Daniel Ricciardo wchodzi w środę bez trwogi w sercu. Za kierownicą RB9 pokonuje Outback

Grand Prix Australii już w najbliższy weekend. A to oznacza, że Daniel Ricciardo został wybudzony z hibernacji na trzecim stołku w Red Bullu. Wsadzono go za kierownicę starego RB9, aby bolidem pokonał... Outback.

Nie od dzisiaj wiadomo, że produkcje filmowe Red Bulla budzą dużo emocji. Austriacka firma lubi wysypać dużo dolarów po to, aby przez kilka minut dawać nam dużo frajdy. I to jest coś, za co ich uwielbiamy - nie dość, że sponsorują wybitnych sportowców, to jeszcze pozwalają im robić odlotowe rzeczy. Tym razem gwiazdą zespołu jest Daniel Ricciardo, siedzący obecnie na "trzecim stołku" w zespole F1.

Skoro w ten weekend czeka nas GP Australii, to najbardziej australijskiego zawodnika z gridu trzeba było postawić przed kamerą. Ricciardo prosto z ciągnika przesiada się do dawnego bolidu RB7, którym zalicza wycieczkę po Outbacku.

Daniel Ricciardo z automatu wywołuje uśmiech na twarzy

Bez wątpienia każdy wyścig jest jakby nudniejszy bez jego obecności przed kamerą. Nawet w najgorsze dni Daniel potrafił rzucić dobrym żartem do kamery, a podczas wyścigów w USA budził się w nim ukryty kowboj.

Zobacz jak Daniel Ricciardo pokonuje bolidem RB7 australijski Outback - FILM

Poza tym Ricciardo idealnie ociepla wizerunek Red Bulla. Po ostatnich skandalach, w tym po przekroczeniu limitu wydatków, nad zespołem jeżdżącym pod austriacką flagą zawisły czarne chmury. Nie ma więc lepszej osoby do ich przegonienia.

Daniel Ricciardo w filmie nie występuje sam. Red Bull zaangażował tutaj także innych sportowców z Australii. Na crossie pojawił się Daniel Sanders, w samolocie Matt Hall, a za kierownicą auta z serii New Zealand V8 Supercar Shane Van Gisbergen.

Daniel Ricciardo RB7

Trudno powiedzieć, czy Daniel Ricciardo powróci na stałe za kierownicę bolidu

Szanse są na to raczej nikłe. Na liście osób obserwowanych przez największe zespoły pojawia się coraz więcej młodych i dobrze rokujących kierowców. Trudne lata Ricciardo nie zachęcają do zaproponowania temu kierowcy stałego kontraktu na pierwszy lub drugi bolid w zespole.
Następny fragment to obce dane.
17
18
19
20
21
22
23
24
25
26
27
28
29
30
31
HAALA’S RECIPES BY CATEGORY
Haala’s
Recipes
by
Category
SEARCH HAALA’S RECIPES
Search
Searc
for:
W tym roku na pewno zobaczymy go w akcji. Zgodnie z obowiązującymi przepisami, kierowca rezerwowy musi wyjechać na dwa pierwsze treningi w ciągu całego sezonu. Daniel Ricciardo będzie więc miał swoje dwie godziny przed kamerami. Oby wówczas pokazał się z najlepszej strony.